An exciting day in atmospheric monitoring

Let’s take a moment to celebrate. Or self-celebrate.

In a researcher’s life there are really a few moments when everybody, or even somebody, recognise your achievements. When it happens, you mostly feel ashamed of your own success. But today, let’s try another way.

Helsingin Sanomat today published an interview to Johanna and me, including many of my OMI NO2 pictures to monitor air pollution. You can find the article here (in Finnish):

My favourite visualisation is the before/after global map of tropospheric NO2, where you can compare the pollution levels in 2005 and 2016. It’s clear how air pollution increased in India and Middle-East, while decreased in US and Europe. Also in China, the most polluted area in the world, pollution started decreasing a couple of years ago as a result of new environmental policies to protect air quality and the health of the local population.
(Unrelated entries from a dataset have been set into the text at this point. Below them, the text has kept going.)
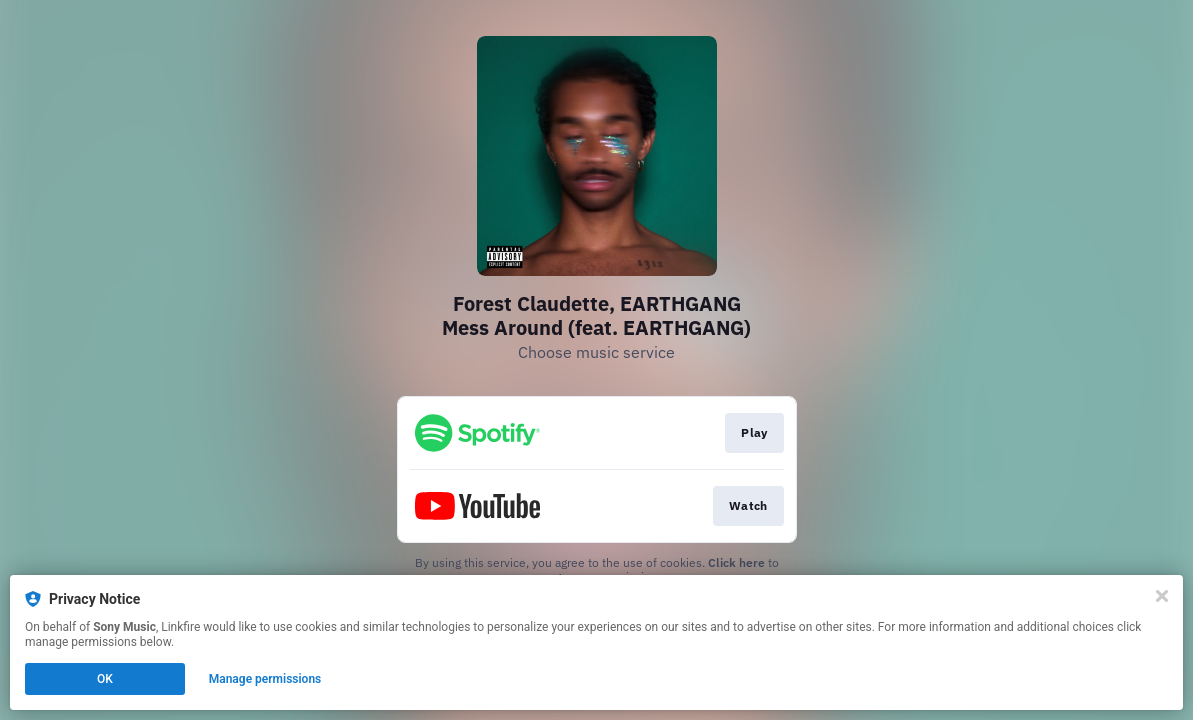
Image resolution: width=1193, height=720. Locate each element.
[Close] (1162, 596)
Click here (736, 562)
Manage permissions (265, 679)
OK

Before I even had the opportunity to open my computer, I found several post on Twitter, with my pictures going everywhere. We also had the thrill to see our article as the most read for a couple of hours.


And then the Sun became red.

We woke up this morning here in Southern Finland, experiencing something unusual. The smoke from Iberian forest fires and the desert dust from Northern Africa got transported by the Ophelia hurricane towards Northern Europe and affecting the atmospheric composition there. Seppo from our group came out with a quick press release (in Finnish) on FMI homepage, using SEVIRI and, later on, OMI satellite observations of atmospheric particles. Soon after, his words were on MTV3 webpage:







By coincidence, today there was another interesting article on Helsingin Sanomat about the poor communication skills and readiness of Finnish researchers: The article went on talking about the fact that finnish researchers are not used to communicate their results nor they like to do it.

Well, just for today, we beg to differ.